Romania's Prime Minister Mihai-Razvan Ungureanu Reuters

Romania's government, in office for only two months, was toppled by a vote of no confidence Friday making it the second European leadership within a week to collapse in the face of internal debate over the pace and scope of austerity measures.

Opposition parties gathered 235 votes - four more than necessary in the 460-seat Parliament - to oust the newly-elected government of Prime Minister Mihai-Razvan Ungureanu. Debate within Romania had been raging for weeks over the government's plans to reduce its budget deficit from 4.4 percent in 2011. Ungureanu had set a target of 1.9 percent for this year in a plan that had tabled 25 percent public sector salary cuts and tax increases. He took office after the resignation of Emil Boc in the face of violent protests linked to his own austerity programme.

Romania recently secured €5bn loan package from the IMF and the European Union last year in an effort to firewall itself from the region's sovereign debt crisis.

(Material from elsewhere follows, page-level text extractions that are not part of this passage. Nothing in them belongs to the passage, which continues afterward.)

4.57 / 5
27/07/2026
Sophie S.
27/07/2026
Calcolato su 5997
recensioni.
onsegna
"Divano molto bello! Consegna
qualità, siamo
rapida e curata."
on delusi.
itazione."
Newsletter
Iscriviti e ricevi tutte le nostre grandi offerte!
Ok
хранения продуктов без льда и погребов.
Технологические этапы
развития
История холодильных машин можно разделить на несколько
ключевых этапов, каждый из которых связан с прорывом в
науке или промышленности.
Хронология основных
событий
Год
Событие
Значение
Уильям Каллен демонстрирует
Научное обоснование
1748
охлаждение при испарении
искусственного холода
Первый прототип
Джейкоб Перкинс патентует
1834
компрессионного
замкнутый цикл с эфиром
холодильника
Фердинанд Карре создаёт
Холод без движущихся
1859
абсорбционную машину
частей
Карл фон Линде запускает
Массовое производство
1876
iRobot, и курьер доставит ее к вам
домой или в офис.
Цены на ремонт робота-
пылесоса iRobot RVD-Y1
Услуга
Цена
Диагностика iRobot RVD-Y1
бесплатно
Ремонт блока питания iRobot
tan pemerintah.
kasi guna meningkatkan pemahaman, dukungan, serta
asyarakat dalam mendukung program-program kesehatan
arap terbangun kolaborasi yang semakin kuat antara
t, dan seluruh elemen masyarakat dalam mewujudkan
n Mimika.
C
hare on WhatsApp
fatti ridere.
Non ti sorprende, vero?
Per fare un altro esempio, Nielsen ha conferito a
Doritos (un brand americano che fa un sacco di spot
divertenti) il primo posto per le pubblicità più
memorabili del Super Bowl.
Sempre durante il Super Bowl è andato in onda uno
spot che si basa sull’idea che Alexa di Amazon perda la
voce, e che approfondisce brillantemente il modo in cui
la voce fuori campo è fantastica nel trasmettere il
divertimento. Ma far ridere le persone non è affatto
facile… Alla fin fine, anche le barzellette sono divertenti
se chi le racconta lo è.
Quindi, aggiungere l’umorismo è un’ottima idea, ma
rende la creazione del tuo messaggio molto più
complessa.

Romania's IMF spokesperson, Mihai Tanasescu, told Reuters that the Fund would halt its days old review of the loan following the no confidence vote. Romania has yet to draw from the funds.

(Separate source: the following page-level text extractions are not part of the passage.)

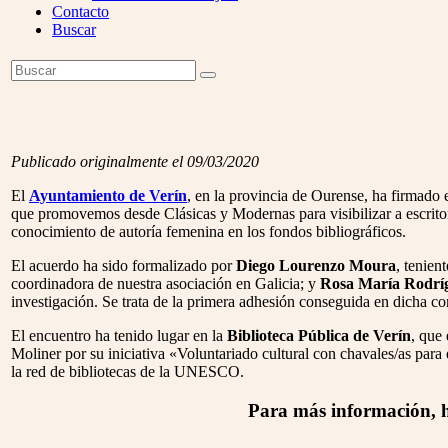
Contacto
Buscar
Open
Buscar
Enviar
Mobile
Menu
Publicado originalmente el 09/03/2020
El
Ayuntamiento de Verín
, en la provincia de Ourense, ha firmado
que promovemos desde Clásicas y Modernas para visibilizar a escritor
conocimiento de autoría femenina en los fondos bibliográficos.
El acuerdo ha sido formalizado por
Diego Lourenzo Moura
, tenien
coordinadora de nuestra asociación en Galicia; y
Rosa María Rodrí
investigación. Se trata de la primera adhesión conseguida en dicha 
El encuentro ha tenido lugar en la
Biblioteca Pública de Verín
, que
Moliner por su iniciativa «Voluntariado cultural con chavales/as para
la red de bibliotecas de la UNESCO.
Para más información, h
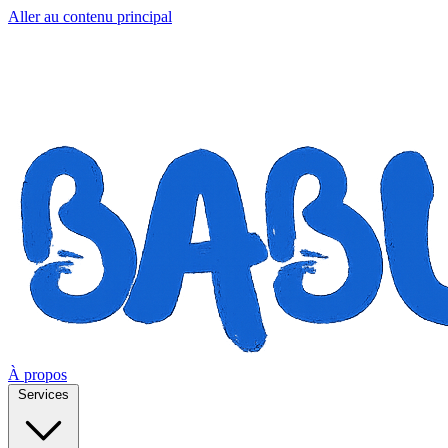
Aller au contenu principal
À propos
Services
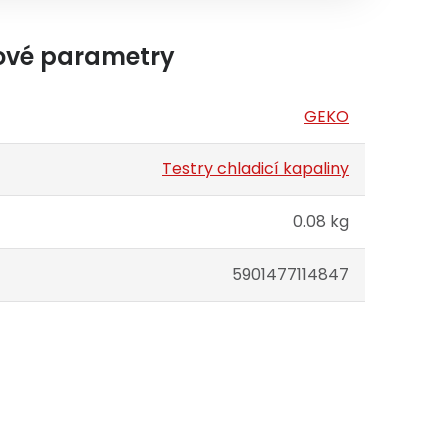
ové parametry
GEKO
Testry chladicí kapaliny
0.08 kg
5901477114847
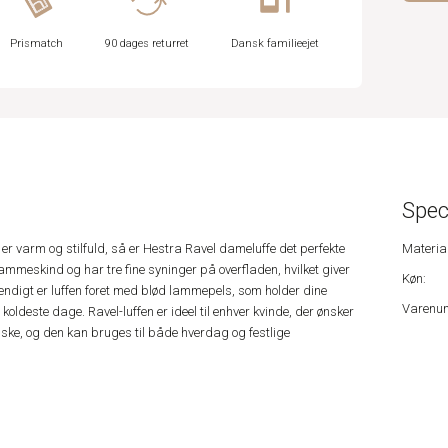
Prismatch
90 dages returret
Dansk familieejet
Spec
er varm og stilfuld, så er Hestra Ravel dameluffe det perfekte
Material
lammeskind og har tre fine syninger på overfladen, hvilket giver
Køn:
vendigt er luffen foret med blød lammepels, som holder dine
Varenu
ldeste dage. Ravel-luffen er ideel til enhver kvinde, der ønsker
ske, og den kan bruges til både hverdag og festlige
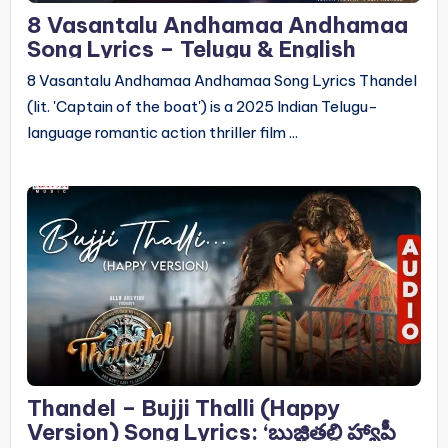
8 Vasantalu Andhamaa Andhamaa
Song Lyrics – Telugu & English
8 Vasantalu Andhamaa Andhamaa Song Lyrics Thandel
(lit. 'Captain of the boat') is a 2025 Indian Telugu-
language romantic action thriller film ...
Thandel – Bujji Thalli (Happy
Version) Song Lyrics: ‘బుజ్జితల్లి హ్యాపీ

Romania's currency, the Leu, fell to a record low 4.4010 against the euro, following the government's defeat. In an odd development Friday following the vote, Romania's Finance Ministry said it plans to sell 3.8bn ($1.15bn) in Leu-denominated debt next month.

Earlier this week, the coalition government in the Netherlands resigned after failing to agree on budget terms that would meet EU targets for deficit reduction.

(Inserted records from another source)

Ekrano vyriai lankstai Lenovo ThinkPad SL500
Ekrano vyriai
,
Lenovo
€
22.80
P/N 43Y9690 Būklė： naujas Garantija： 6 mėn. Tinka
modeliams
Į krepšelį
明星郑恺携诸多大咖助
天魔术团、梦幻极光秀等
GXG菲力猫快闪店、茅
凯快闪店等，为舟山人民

Prime Minister and Liberal Party leader Mark Rutte will formally offer a cabinet resignation statement to Queen Beatrix later today, Dutch broadcaster RTL reported, after an emergency debate failed to stabilise the government after the withdraw of coalition partner's Geert Wilders's Freedom Party over the weekend. Opposition Labor Party leader Diederik Samson has said he will only support deficit reduction measures - inside an agreed budget - if a general election is held in September, three years earlier than scheduled.